Work to be completed ::
From the first line to the last, please print the entries exactly, omitting pictures.

--- Data extract Enclosed Below ---

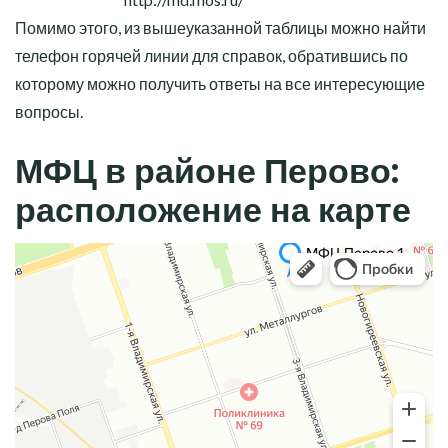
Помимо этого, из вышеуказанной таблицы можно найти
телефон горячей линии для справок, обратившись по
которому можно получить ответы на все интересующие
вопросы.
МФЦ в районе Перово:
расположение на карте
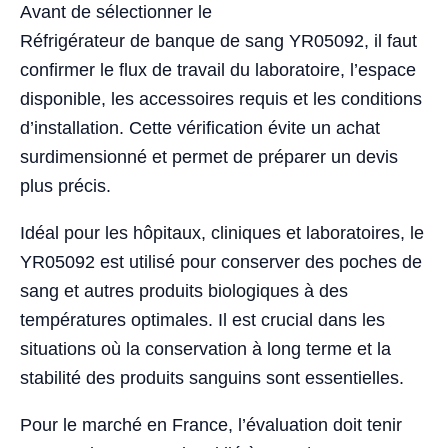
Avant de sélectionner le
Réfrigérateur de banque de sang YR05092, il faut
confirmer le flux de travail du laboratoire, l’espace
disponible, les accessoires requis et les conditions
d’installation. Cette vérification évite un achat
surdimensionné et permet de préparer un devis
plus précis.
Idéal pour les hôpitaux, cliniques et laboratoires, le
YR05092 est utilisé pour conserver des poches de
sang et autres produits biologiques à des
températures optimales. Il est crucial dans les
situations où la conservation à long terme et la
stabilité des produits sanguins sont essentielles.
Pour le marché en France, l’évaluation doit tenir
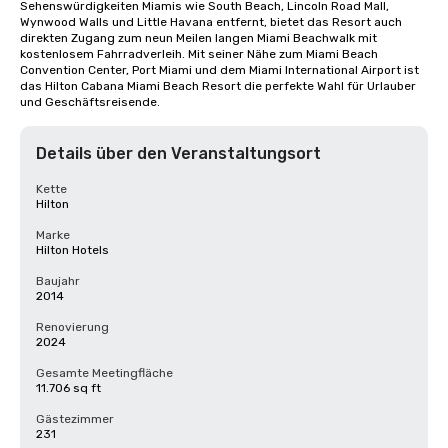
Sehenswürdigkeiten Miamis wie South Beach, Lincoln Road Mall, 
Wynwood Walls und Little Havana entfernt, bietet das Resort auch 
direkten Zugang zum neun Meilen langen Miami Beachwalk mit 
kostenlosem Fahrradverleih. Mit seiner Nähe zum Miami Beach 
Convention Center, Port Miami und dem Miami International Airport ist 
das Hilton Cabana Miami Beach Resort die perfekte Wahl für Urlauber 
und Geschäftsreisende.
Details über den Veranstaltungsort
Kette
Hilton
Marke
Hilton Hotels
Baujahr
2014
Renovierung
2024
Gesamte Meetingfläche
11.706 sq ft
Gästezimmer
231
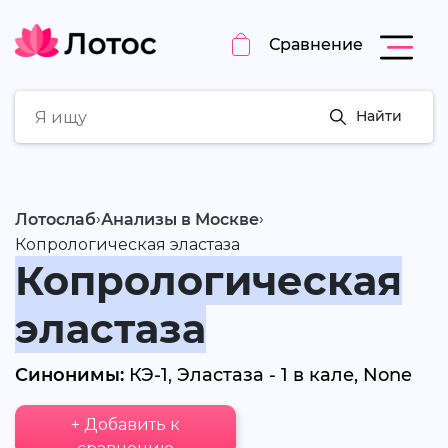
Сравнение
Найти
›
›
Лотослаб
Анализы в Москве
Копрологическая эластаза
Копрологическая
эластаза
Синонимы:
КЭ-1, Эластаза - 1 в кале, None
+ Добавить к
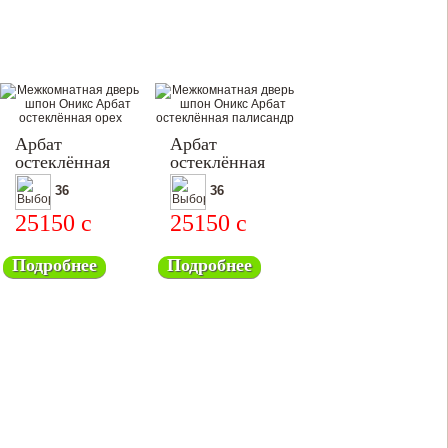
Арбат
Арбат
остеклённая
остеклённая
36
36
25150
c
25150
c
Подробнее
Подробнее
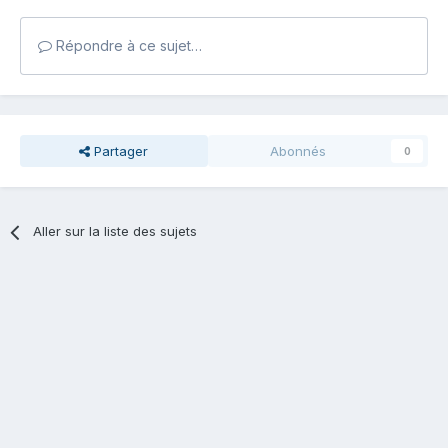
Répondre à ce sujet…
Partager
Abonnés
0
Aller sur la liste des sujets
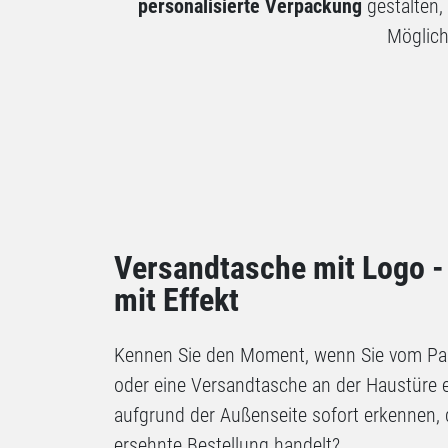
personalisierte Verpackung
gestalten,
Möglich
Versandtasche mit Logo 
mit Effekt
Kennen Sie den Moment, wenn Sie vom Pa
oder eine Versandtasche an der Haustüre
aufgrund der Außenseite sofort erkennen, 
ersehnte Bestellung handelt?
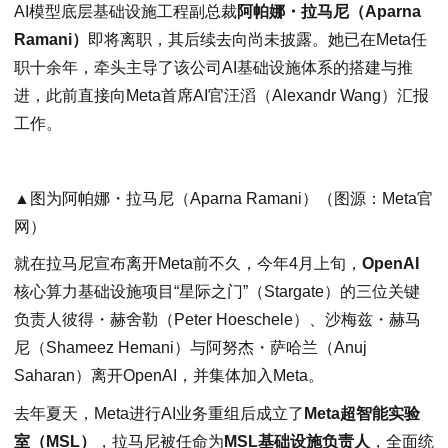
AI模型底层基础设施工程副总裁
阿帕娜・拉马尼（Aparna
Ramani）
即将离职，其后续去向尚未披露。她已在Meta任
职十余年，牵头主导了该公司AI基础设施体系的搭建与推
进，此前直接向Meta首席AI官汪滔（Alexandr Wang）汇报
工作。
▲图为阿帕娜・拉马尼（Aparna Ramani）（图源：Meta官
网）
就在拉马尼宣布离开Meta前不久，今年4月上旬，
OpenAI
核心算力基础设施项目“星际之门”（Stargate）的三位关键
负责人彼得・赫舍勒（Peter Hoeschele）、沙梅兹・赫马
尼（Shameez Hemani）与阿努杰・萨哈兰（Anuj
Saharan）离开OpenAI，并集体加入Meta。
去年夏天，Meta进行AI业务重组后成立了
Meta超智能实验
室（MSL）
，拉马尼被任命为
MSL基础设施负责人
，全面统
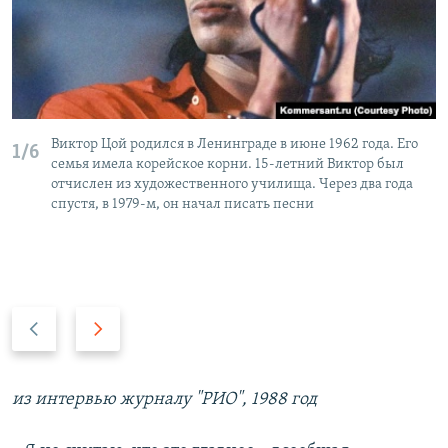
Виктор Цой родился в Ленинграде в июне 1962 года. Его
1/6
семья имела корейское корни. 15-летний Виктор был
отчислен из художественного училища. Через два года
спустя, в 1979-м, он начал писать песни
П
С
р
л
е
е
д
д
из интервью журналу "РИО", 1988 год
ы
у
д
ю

--- End of Enclosed Data extract ---

Written answer ::
Помимо этого, из вышеуказанной таблицы можно найти
телефон горячей линии для справок, обратившись по
которому можно получить ответы на все интересующие
вопросы.
МФЦ в районе Перово:
расположение на карте
Avant de sélectionner le
Réfrigérateur de banque de sang YR05092, il faut
confirmer le flux de travail du laboratoire, l’espace
disponible, les accessoires requis et les conditions
d’installation. Cette vérification évite un achat
surdimensionné et permet de préparer un devis
plus précis.
Idéal pour les hôpitaux, cliniques et laboratoires, le
YR05092 est utilisé pour conserver des poches de
sang et autres produits biologiques à des
températures optimales. Il est crucial dans les
situations où la conservation à long terme et la
stabilité des produits sanguins sont essentielles.
Pour le marché en France, l’évaluation doit tenir
Sehenswürdigkeiten Miamis wie South Beach, Lincoln Road Mall, 
Wynwood Walls und Little Havana entfernt, bietet das Resort auch 
direkten Zugang zum neun Meilen langen Miami Beachwalk mit 
kostenlosem Fahrradverleih. Mit seiner Nähe zum Miami Beach 
Convention Center, Port Miami und dem Miami International Airport ist 
das Hilton Cabana Miami Beach Resort die perfekte Wahl für Urlauber 
und Geschäftsreisende.
Details über den Veranstaltungsort
Kette
Hilton
Marke
Hilton Hotels
Baujahr
2014
Renovierung
2024
Gesamte Meetingfläche
11.706 sq ft
Gästezimmer
231
Сравнение
Найти
›
›
Лотослаб
Анализы в Москве
Копрологическая эластаза
Копрологическая
эластаза
Синонимы:
КЭ-1, Эластаза - 1 в кале, None
+ Добавить к
Арбат
Арбат
остеклённая
остеклённая
36
36
25150
c
25150
c
Подробнее
Подробнее
Répondre à ce sujet…
Partager
Abonnés
0
Aller sur la liste des sujets
personalisierte Verpackung
gestalten,
Möglich
Versandtasche mit Logo 
mit Effekt
Kennen Sie den Moment, wenn Sie vom Pa
oder eine Versandtasche an der Haustüre
aufgrund der Außenseite sofort erkennen, 
ersehnte Bestellung handelt?
AI模型底层基础设施工程副总裁
阿帕娜・拉马尼（Aparna
Ramani）
即将离职，其后续去向尚未披露。她已在Meta任
职十余年，牵头主导了该公司AI基础设施体系的搭建与推
进，此前直接向Meta首席AI官汪滔（Alexandr Wang）汇报
工作。
▲图为阿帕娜・拉马尼（Aparna Ramani）（图源：Meta官
网）
就在拉马尼宣布离开Meta前不久，今年4月上旬，
OpenAI
核心算力基础设施项目“星际之门”（Stargate）的三位关键
负责人彼得・赫舍勒（Peter Hoeschele）、沙梅兹・赫马
尼（Shameez Hemani）与阿努杰・萨哈兰（Anuj
Saharan）离开OpenAI，并集体加入Meta。
去年夏天，Meta进行AI业务重组后成立了
Meta超智能实验
室（MSL）
，拉马尼被任命为
MSL基础设施负责人
，全面统
Виктор Цой родился в Ленинграде в июне 1962 года. Его
1/6
семья имела корейское корни. 15-летний Виктор был
отчислен из художественного училища. Через два года
спустя, в 1979-м, он начал писать песни
П
С
р
л
е
е
д
д
из интервью журналу "РИО", 1988 год
ы
у
д
ю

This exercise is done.